After Joel stumbles upon evidence that Clementine has employed Lacuna to wipe him from her memory, he too visits their downtown offices, seeking to undergo a similar procedure to rid himself of the painful, hounding memories of his tangerine-haired beloved. Later that night, after his initial consultation and appointment, knocked out and semi-comatose due to a powerful dose of anesthesia administered by the Lacuna staff, Joel awakens within his own slumbering subconscious—Kaufman’s trusty alibi for indulging in a lengthy cinematic acid trip—and quickly realizes that forever losing the memory of Clementine would prove an infinitely greater tragedy than merely surviving the ache of losing her outwardly. As the Lacuna technician begins tinkering with Joel’s computer-rendered “brain map” in an attempt to delete any memories linked to Clem, Joel’s psyche turns psycho—names on street signs and books disappear at random, real memories of Clem are distorted and/or blended with unrelated ones, rain pours down inside Joel’s living room, along with every other visual non sequitur you can imagine. At this point, a subconscious Joel takes his subconscious Clem by the subconscious hand and the two begin a frantic attempt to save not only the memory of their relationship, but the relationship itself.
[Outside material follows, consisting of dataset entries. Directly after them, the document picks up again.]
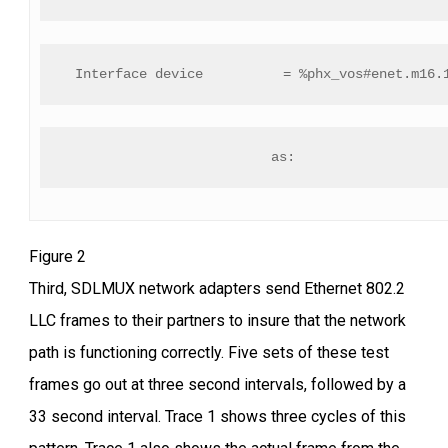
 Interface device          = %phx_vos#enet.m16.
as:
Figure 2
Third, SDLMUX network adapters send Ethernet 802.2
LLC frames to their partners to insure that the network
path is functioning correctly. Five sets of these test
frames go out at three second intervals, followed by a
33 second interval. Trace 1 shows three cycles of this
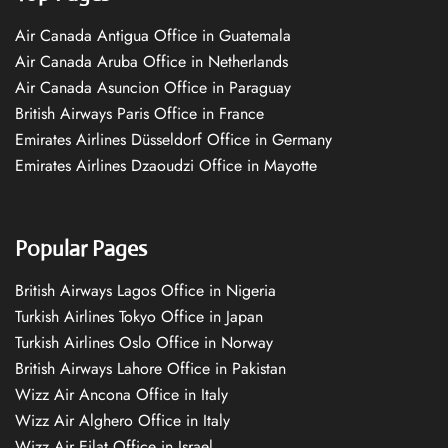
Air Canada Antigua Office in Guatemala
Air Canada Aruba Office in Netherlands
Air Canada Asuncion Office in Paraguay
British Airways Paris Office in France
Emirates Airlines Düsseldorf Office in Germany
Emirates Airlines Dzaoudzi Office in Mayotte
Popular Pages
British Airways Lagos Office in Nigeria
Turkish Airlines Tokyo Office in Japan
Turkish Airlines Oslo Office in Norway
British Airways Lahore Office in Pakistan
Wizz Air Ancona Office in Italy
Wizz Air Alghero Office in Italy
Wizz Air Eilat Office in Israel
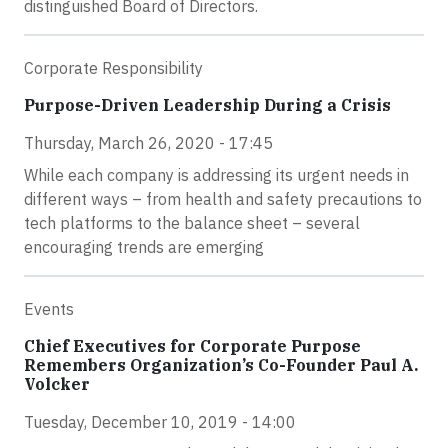
distinguished Board of Directors.
Corporate Responsibility
Purpose-Driven Leadership During a Crisis
Thursday, March 26, 2020 - 17:45
While each company is addressing its urgent needs in
different ways – from health and safety precautions to
tech platforms to the balance sheet – several
encouraging trends are emerging
Events
Chief Executives for Corporate Purpose
Remembers Organization’s Co-Founder Paul A.
Volcker
Tuesday, December 10, 2019 - 14:00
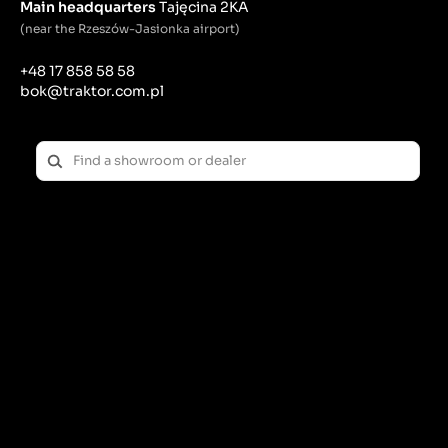
Main headquarters
Tajęcina 2KA
(near the Rzeszów-Jasionka airport)
+48 17 858 58 58
bok@traktor.com.pl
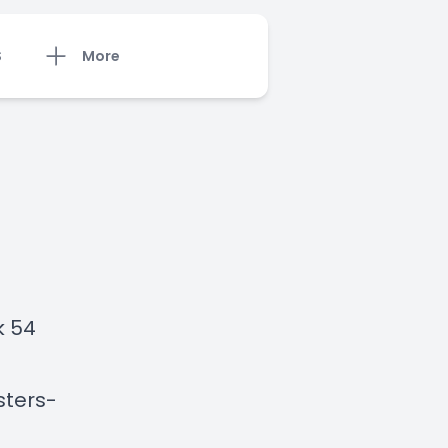
S
More
k 54
sters-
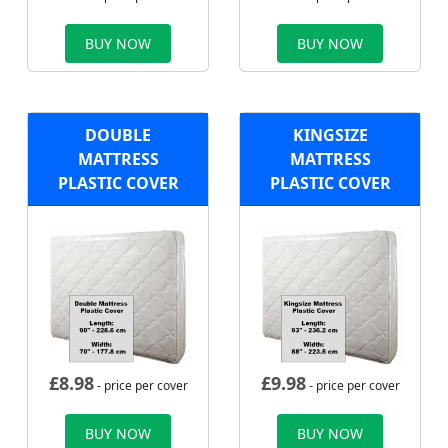
BUY NOW
BUY NOW
DOUBLE
KINGSIZE
MATTRESS
MATTRESS
PLASTIC COVER
PLASTIC COVER
£
8.98
£
9.98
- price per cover
- price per cover
BUY NOW
BUY NOW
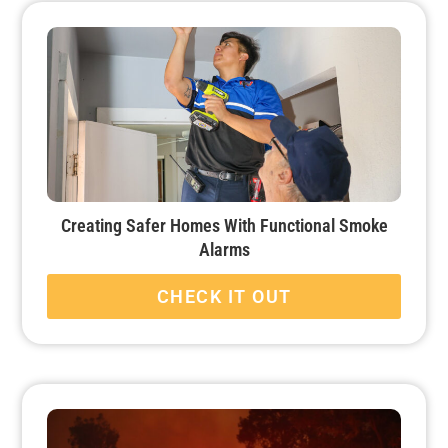
Creating Safer Homes With Functional Smoke
Alarms
CHECK IT OUT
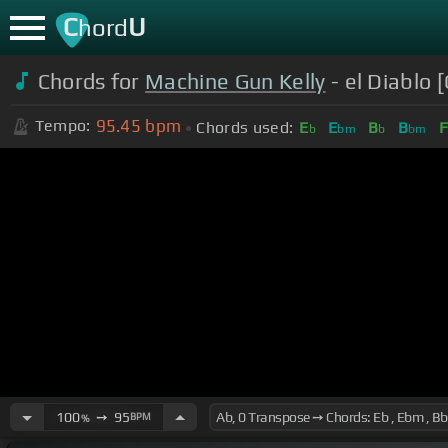
C
U
hord
Chords for
Machine Gun Kelly
- el Diablo 
95.45
bpm
Tempo:
Chords used:
E
E
B
B
F
b
bm
b
bm
100
➙
95
BPM
%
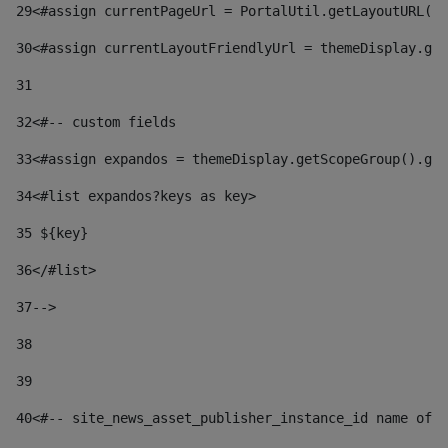
29
<#assign currentPageUrl = PortalUtil.getLayoutURL(t
30
<#assign currentLayoutFriendlyUrl = themeDisplay.get
31
32
<#-- custom fields  
33
<#assign expandos = themeDisplay.getScopeGroup().get
34
<#list expandos?keys as key> 
35
 ${key} 
36
</#list> 
37-->
38
39
40
<#-- site_news_asset_publisher_instance_id name of t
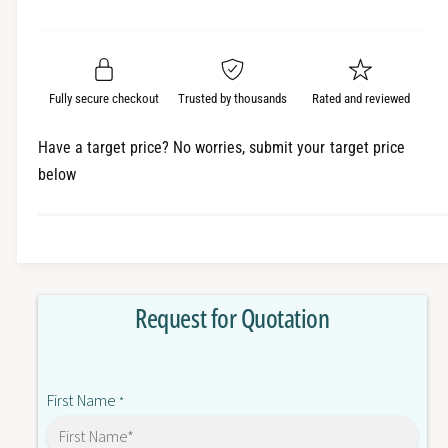
e
r
a
t
a
e
i
r
s
a
t
e
s
p
q
y
e
Fully secure checkout
Trusted by thousands
Rated and reviewed
r
u
q
a
u
i
Have a target price? No worries, submit your target price
n
a
below
c
t
n
i
t
e
t
i
y
t
f
y
o
f
Request for Quotation
r
o
R
r
8
R
8
8
First Name
A
*
8
-
A
B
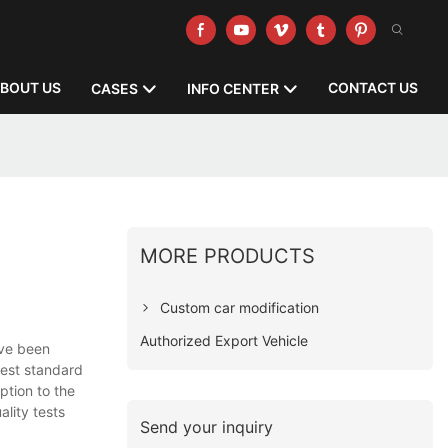
BOUT US
CONTACT US
CASES
INFO CENTER
MORE PRODUCTS
Custom car modification
Authorized Export Vehicle
ave been
ghest standard
ption to the
ality tests
Send your inquiry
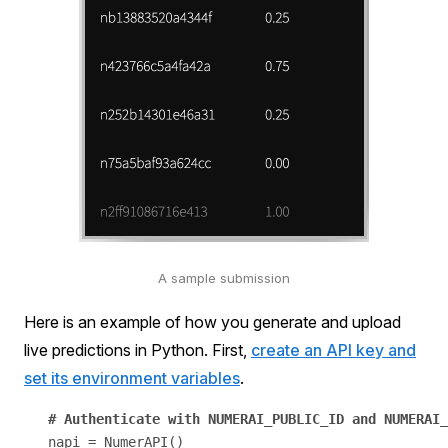
A sample submission
Here is an example of how you generate and upload
live predictions in Python. First,
create an API key and
set its environment variables
.
napi = NumerAPI()
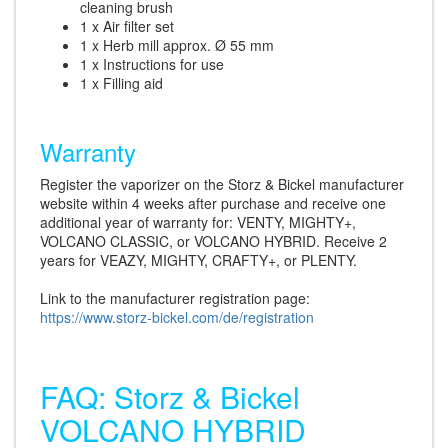
cleaning brush
1 x Air filter set
1 x Herb mill approx. Ø 55 mm
1 x Instructions for use
1 x Filling aid
Warranty
Register the vaporizer on the Storz & Bickel manufacturer
website within 4 weeks after purchase and receive one
additional year of warranty for: VENTY, MIGHTY+,
VOLCANO CLASSIC, or VOLCANO HYBRID. Receive 2
years for VEAZY, MIGHTY, CRAFTY+, or PLENTY.
Link to the manufacturer registration page:
https://www.storz-bickel.com/de/registration
FAQ: Storz & Bickel
VOLCANO HYBRID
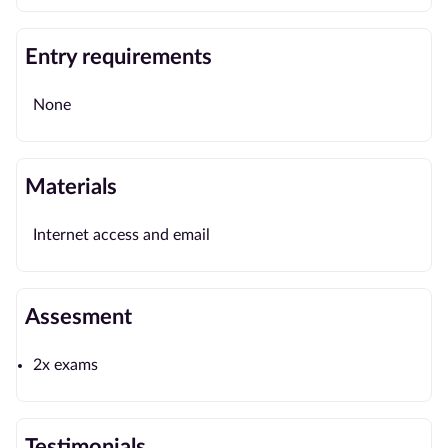
Entry requirements
None
Materials
Internet access and email
Assesment
2x exams
Testimonials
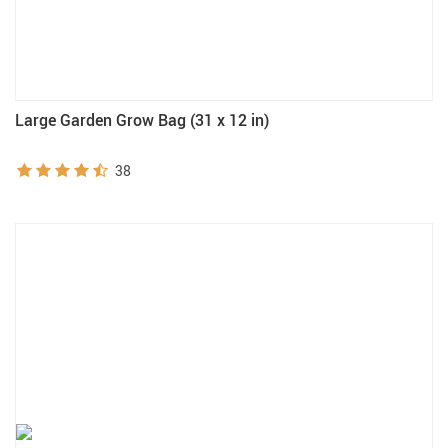
Large Garden Grow Bag (31 x 12 in)
38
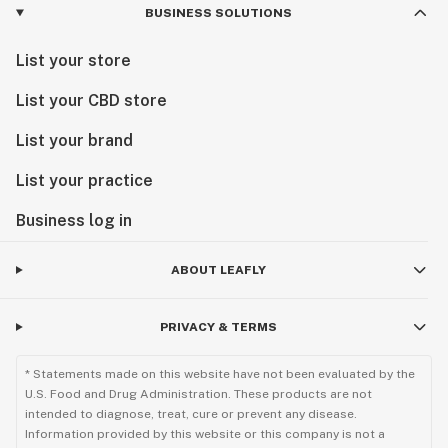
BUSINESS SOLUTIONS
List your store
List your CBD store
List your brand
List your practice
Business log in
ABOUT LEAFLY
PRIVACY & TERMS
* Statements made on this website have not been evaluated by the
U.S. Food and Drug Administration. These products are not
intended to diagnose, treat, cure or prevent any disease.
Information provided by this website or this company is not a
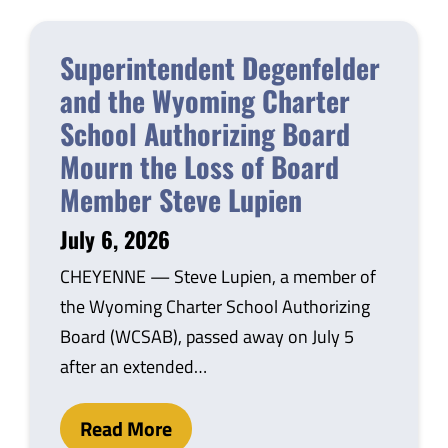
Superintendent Degenfelder
and the Wyoming Charter
School Authorizing Board
Mourn the Loss of Board
Member Steve Lupien
July 6, 2026
CHEYENNE — Steve Lupien, a member of
the Wyoming Charter School Authorizing
Board (WCSAB), passed away on July 5
after an extended…
Read More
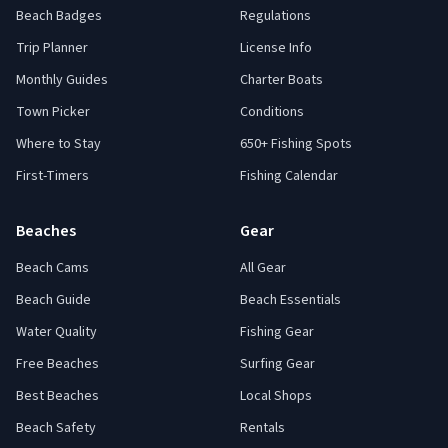
Beach Badges
Regulations
Trip Planner
License Info
Monthly Guides
Charter Boats
Town Picker
Conditions
Where to Stay
650+ Fishing Spots
First-Timers
Fishing Calendar
Beaches
Gear
Beach Cams
All Gear
Beach Guide
Beach Essentials
Water Quality
Fishing Gear
Free Beaches
Surfing Gear
Best Beaches
Local Shops
Beach Safety
Rentals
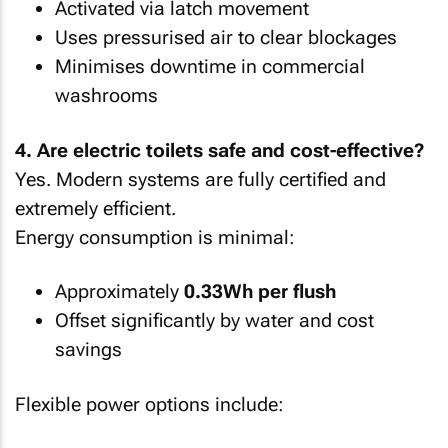
Activated via latch movement
Uses pressurised air to clear blockages
Minimises downtime in commercial
washrooms
4. Are electric toilets safe and cost-effective?
Yes. Modern systems are fully certified and
extremely efficient.
Energy consumption is minimal:
Approximately
0.33Wh per flush
Offset significantly by water and cost
savings
Flexible power options include:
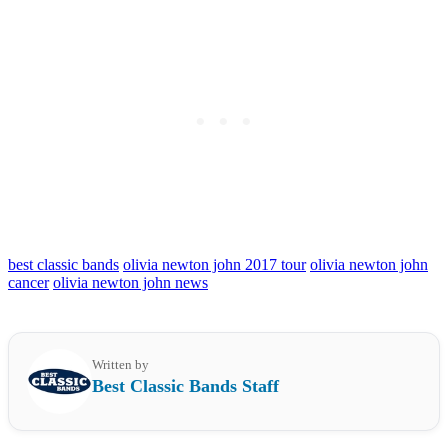
best classic bands
olivia newton john 2017 tour
olivia newton john
cancer
olivia newton john news
Written by
Best Classic Bands Staff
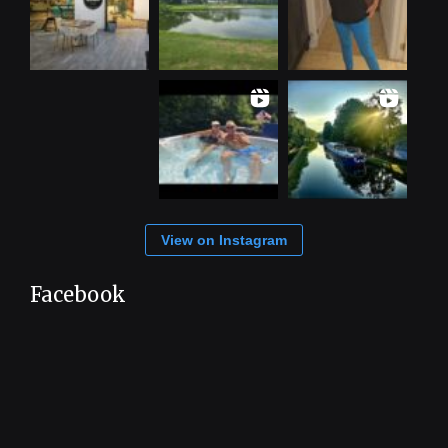
View on Instagram
Facebook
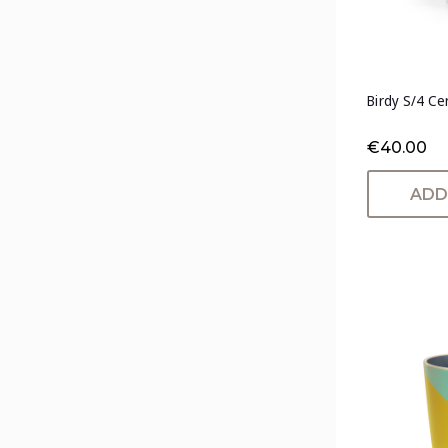
Birdy S/4 Ce
€40.00
ADD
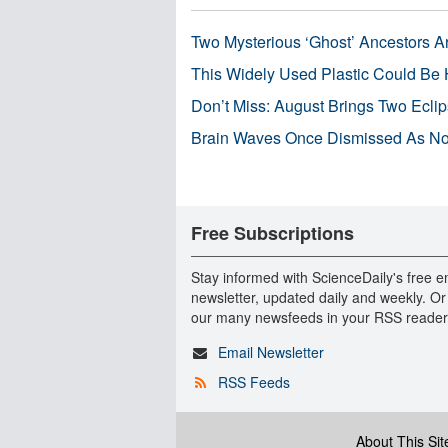
Two Mysterious ‘Ghost’ Ancestors A
This Widely Used Plastic Could Be 
Don’t Miss: August Brings Two Ecli
Brain Waves Once Dismissed As Noi
Free Subscriptions
Stay informed with ScienceDaily's free e
newsletter, updated daily and weekly. Or
our many newsfeeds in your RSS reader
Email Newsletter
RSS Feeds
About This Sit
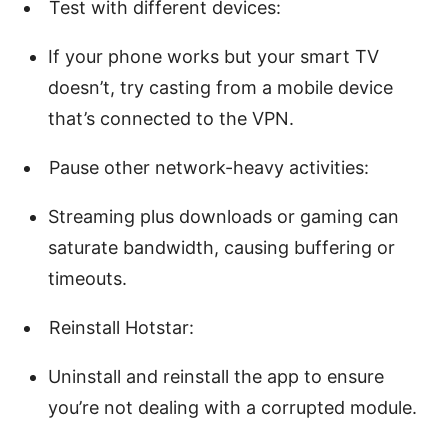
Test with different devices:
If your phone works but your smart TV
doesn’t, try casting from a mobile device
that’s connected to the VPN.
Pause other network-heavy activities:
Streaming plus downloads or gaming can
saturate bandwidth, causing buffering or
timeouts.
Reinstall Hotstar:
Uninstall and reinstall the app to ensure
you’re not dealing with a corrupted module.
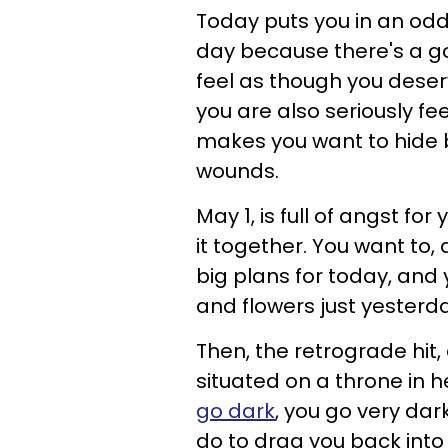
Today puts you in an odd 
day because there's a go
feel as though you deser
you are also seriously fe
makes you want to hide b
wounds.
May 1, is full of angst fo
it together. You want to,
big plans for today, and
and flowers just yesterda
Then, the retrograde hit,
situated on a throne in h
go dark
, you go very dar
do to drag you back into 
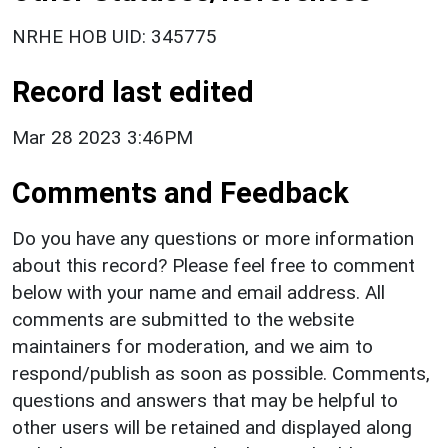
NRHE HOB UID: 345775
Record last edited
Mar 28 2023 3:46PM
Comments and Feedback
Do you have any questions or more information
about this record? Please feel free to comment
below with your name and email address. All
comments are submitted to the website
maintainers for moderation, and we aim to
respond/publish as soon as possible. Comments,
questions and answers that may be helpful to
other users will be retained and displayed along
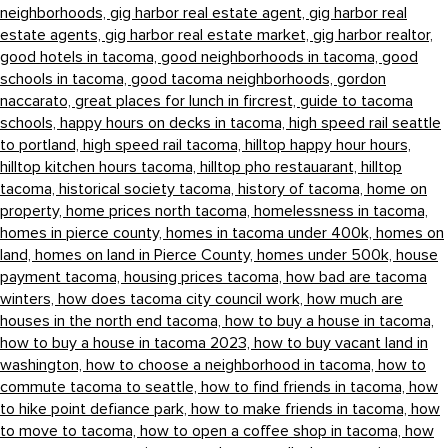
neighborhoods,
gig harbor real estate agent,
gig harbor real
estate agents,
gig harbor real estate market,
gig harbor realtor,
good hotels in tacoma,
good neighborhoods in tacoma,
good
schools in tacoma,
good tacoma neighborhoods,
gordon
naccarato,
great places for lunch in fircrest,
guide to tacoma
schools,
happy hours on decks in tacoma,
high speed rail seattle
to portland,
high speed rail tacoma,
hilltop happy hour hours,
hilltop kitchen hours tacoma,
hilltop pho restauarant,
hilltop
tacoma,
historical society tacoma,
history of tacoma,
home on
property,
home prices north tacoma,
homelessness in tacoma,
homes in pierce county,
homes in tacoma under 400k,
homes on
land,
homes on land in Pierce County,
homes under 500k,
house
payment tacoma,
housing prices tacoma,
how bad are tacoma
winters,
how does tacoma city council work,
how much are
houses in the north end tacoma,
how to buy a house in tacoma,
how to buy a house in tacoma 2023,
how to buy vacant land in
washington,
how to choose a neighborhood in tacoma,
how to
commute tacoma to seattle,
how to find friends in tacoma,
how
to hike point defiance park,
how to make friends in tacoma,
how
to move to tacoma,
how to open a coffee shop in tacoma,
how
Don’t be fooled by the glib, offhand nature of the film’s surface demeanor. Kaufman’s endearingly off-the-wall antics are pronounced as ever, but he’s finally learning how to temper his humorous sport with something called humanistic spirit. This anti-romantic comedy has a beating heart at its center. And while it insists on offering a vision of romantic love through a carnival funhouse mirror dimly, the view is bright enough to leave a camera-flash-to-retina-style impression. One you will not soon forget.